Gruters Proposes Sewage Spill Fines

Todays News

BY JACOB OGLES SRQ DAILY FRESHLY SQUEEZED CONTENT EVERY MORNING MONDAY DEC 31, 2018

Days after the City of Sarasota reported a major sewage spill, the community’s state senator filed a bill to significantly increase penalties for similar incidents in the future.

State Sen. Joe Gruters, R-Sarasota, on Friday filed new legislation that could increase the penalty to $1 per gallon of untreated sewage spilled into waterways. In lieu of the penalty, the bill allows responsible parties to conduct upgrades and repairs worth $2 per gallon, as approved by the state Department of Environmental Protection.

“It seems every couple months we have a massive raw sewage spill somewhere in the state,” Gruters says, “whether because of a storm or just an accident. But with the known correlation between some nutrients and the increased impact of red tide, we should do everything we can to turn it around.”

The most recent such spill happened in Gruters’ own district. Sarasota on Dec. 20 reported a 900,000-gallon spill that entered Sarasota Bay near Centennial Park. 

City spokesman Jason Bartolone said the spill originated at a public utilities campus on 12th Street when a 48-inch diameter pipe ruptured during a rainstorm.

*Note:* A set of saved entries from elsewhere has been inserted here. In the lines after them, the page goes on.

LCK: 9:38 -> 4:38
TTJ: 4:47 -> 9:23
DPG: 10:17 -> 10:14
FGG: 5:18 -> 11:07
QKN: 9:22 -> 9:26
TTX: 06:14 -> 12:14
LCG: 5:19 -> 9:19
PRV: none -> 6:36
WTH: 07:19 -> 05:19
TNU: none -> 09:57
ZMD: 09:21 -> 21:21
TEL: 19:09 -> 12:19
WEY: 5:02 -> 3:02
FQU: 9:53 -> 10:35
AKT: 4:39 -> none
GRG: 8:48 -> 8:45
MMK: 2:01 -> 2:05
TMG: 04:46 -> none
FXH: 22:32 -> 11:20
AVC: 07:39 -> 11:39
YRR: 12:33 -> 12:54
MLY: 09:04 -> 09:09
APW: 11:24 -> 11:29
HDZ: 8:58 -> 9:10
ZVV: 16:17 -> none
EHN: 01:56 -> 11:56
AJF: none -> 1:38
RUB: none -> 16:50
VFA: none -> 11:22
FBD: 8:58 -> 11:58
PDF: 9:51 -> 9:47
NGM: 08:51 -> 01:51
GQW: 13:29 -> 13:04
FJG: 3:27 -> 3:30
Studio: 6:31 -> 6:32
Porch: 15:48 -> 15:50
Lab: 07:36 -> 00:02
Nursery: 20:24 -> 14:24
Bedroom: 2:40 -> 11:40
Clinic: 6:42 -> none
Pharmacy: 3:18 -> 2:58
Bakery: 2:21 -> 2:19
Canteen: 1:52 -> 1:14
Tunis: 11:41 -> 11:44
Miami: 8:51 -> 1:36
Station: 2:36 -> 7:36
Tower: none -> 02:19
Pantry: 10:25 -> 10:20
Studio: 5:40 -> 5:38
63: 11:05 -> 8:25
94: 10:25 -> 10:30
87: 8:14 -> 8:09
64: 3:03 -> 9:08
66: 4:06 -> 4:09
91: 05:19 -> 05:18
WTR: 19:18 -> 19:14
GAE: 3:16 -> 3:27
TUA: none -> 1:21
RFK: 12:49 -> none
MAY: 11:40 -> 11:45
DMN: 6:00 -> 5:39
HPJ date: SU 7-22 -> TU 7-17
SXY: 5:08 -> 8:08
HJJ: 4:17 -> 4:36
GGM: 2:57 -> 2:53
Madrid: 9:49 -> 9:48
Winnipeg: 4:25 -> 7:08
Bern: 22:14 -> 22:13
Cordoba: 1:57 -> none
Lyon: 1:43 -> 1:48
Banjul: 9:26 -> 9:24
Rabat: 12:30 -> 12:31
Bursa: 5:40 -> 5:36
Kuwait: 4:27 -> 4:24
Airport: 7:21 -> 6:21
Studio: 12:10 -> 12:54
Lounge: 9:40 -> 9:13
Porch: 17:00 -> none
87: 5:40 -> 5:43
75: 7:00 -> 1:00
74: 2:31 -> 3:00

The Florida Department of Health issued a health advisory that water briefly posed a danger to humans. The advisory lifted on Dec. 26, when water samples showed the water was once again safe. That came after the city and health department took a number of steps to sanitize the region and mitigate health risks.

The spill occurred after red tide concerns subsided; state officials also just announced there are no detectable algal blooms remaining in state waters.

But Gruters and other politicians testify that on the campaign trail this year, no issue arose more than the health and commercial risks tied to the historic red tide bloom that impacted the coast this year.

Gruters’ bill, if passed in its current form, would mean a greater financial cost to the city should a similar spill to the one this month occur again. The law would call for a $900,000 fine, or for proof of $1.8 million in preventative improvements to the city sewer system. The goal, he says, will be improved water quality, not vindictive punishment.

“This law holds governments who dump raw sewage into our waterways accountable with fines, but also gives them an option out if they fix their pollution problems,” Gruters says. “Sarasota County residents and all Floridians deserve the strongest reasonable protections."